BP neural network model
Neural network theory, which is based on modern neuroscience and used for simplifying and simulating the cranial nerve system, obtain an abstract mathematical model. This model is designed to learn the training sample and to judge complex problems with uncertain information in complex environment through the variable structure regulating process of network. This theory has been used and promoted in several fields, like information processing, intelligence controlling and so on.
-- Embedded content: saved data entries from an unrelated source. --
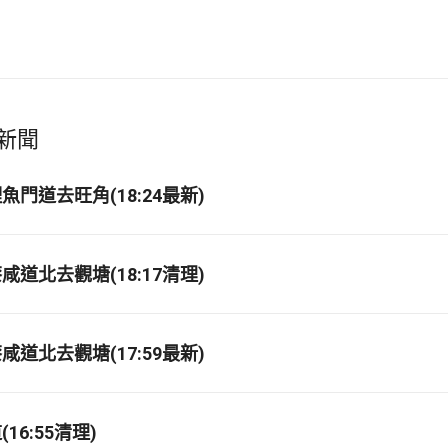
新聞
門道去旺角(18:24最新)
道北去觀塘(18:17清理)
道北去觀塘(17:59最新)
16:55清理)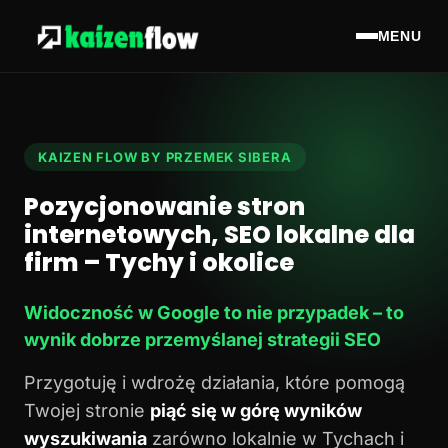
MENU
KAIZEN FLOW BY PRZEMEK SIBERA
Pozycjonowanie stron
internetowych, SEO lokalne dla
firm – Tychy i okolice
Widoczność w Google to nie przypadek – to
wynik dobrze przemyślanej strategii SEO
Przygotuję i wdrożę działania, które pomogą
Twojej stronie
piąć się w górę wyników
wyszukiwania
zarówno lokalnie w Tychach i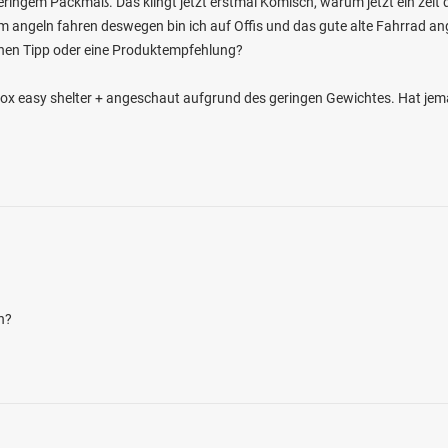
eringem Packmaß. Das klingt jetzt erstmal Komisch, warum jetzt ein zelt d
m angeln fahren deswegen bin ich auf Offis und das gute alte Fahrrad ange
nen Tipp oder eine Produktempfehlung?
Fox easy shelter + angeschaut aufgrund des geringen Gewichtes. Hat je
5.0
23
4
ettendorf)
en: Bachforelle, Rotauge
ei 54675 Ammeldingen an der Our
n?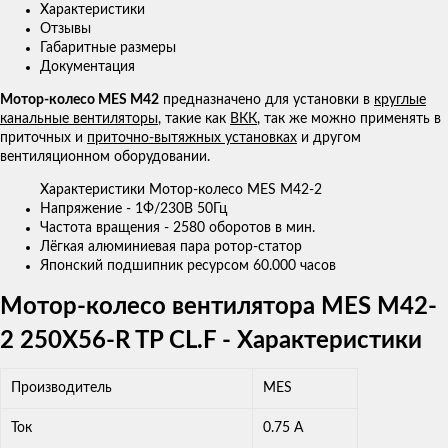
Характеристики
Отзывы
Габаритные размеры
Документация
Мотор-колесо MES M42
предназначено для установки в
круглые
канальные вентиляторы
, такие как
ВКК
, так же можно применять в
приточных и
приточно-вытяжных установках
и другом
вентиляционном оборудовании.
Характеристики Мотор-колесо MES M42-2
Напряжение - 1Ф/230В 50Гц
Частота вращения - 2580 оборотов в мин.
Лёгкая алюминиевая пара ротор-статор
Японский подшипник ресурсом 60.000 часов
Мотор-колесо вентилятора MES M42-
2 250X56-R TP CL.F - Характеристики
Производитель
MES
Ток
0.75 A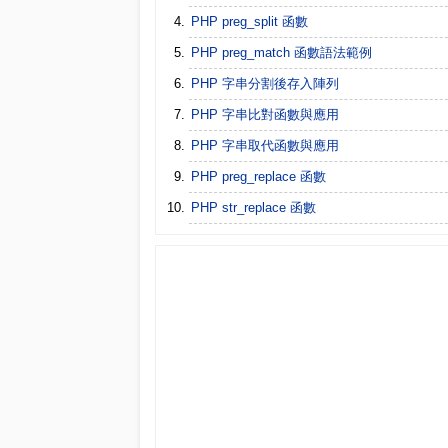
PHP preg_split 函數
PHP preg_match 函數語法範例
PHP 字串分割後存入陣列
PHP 字串比對函數與應用
PHP 字串取代函數與應用
PHP preg_replace 函數
PHP str_replace 函數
The BP neural network is a multi-layer feed forward feedback network in one-way transmission, which includes performances like self-learning, self-organization and self-adaption, and it is widely used in multifactorial, nonlinear and uncertain problem of prediction and evaluation.
The BP neural network is composed of input layer, hidden layer and output layer. When it is given the structure of neural network and train with a certain amount of samples, the input values transmitted forward from the input layer to output layer, but if the output values and expected values do not attain the expected error precision, then it should be turn into the counter propagation procedure of error and be adjusted the weights and thresholds of network by the error value of each layer until it is attaining the error precision requirement. The adjustment of weight uses the learning algorithm of counter propagation (Wang et al. 2000), the transformation function of neuron is the S-pattern function
$$ f(x)=\frac{1}{1+{e}^{-x}} $$
(8)
It can achieve the arbitrary nonlinear mapping from input to output. The calculation process is shown as Fig. 2.
In the SMEs’ credit risk assessment model, credit risk evaluation index is the input vector of the neural network, and the credit rating data of small and medium enterprises is the output vector. Generally, in the input vector, whether it is the qualitative indexes or quantitative indexes, it is necessary to control it between [0, 1] by standardization. The target error and the hidden layer number of the model can be obtained by the method of cross validation.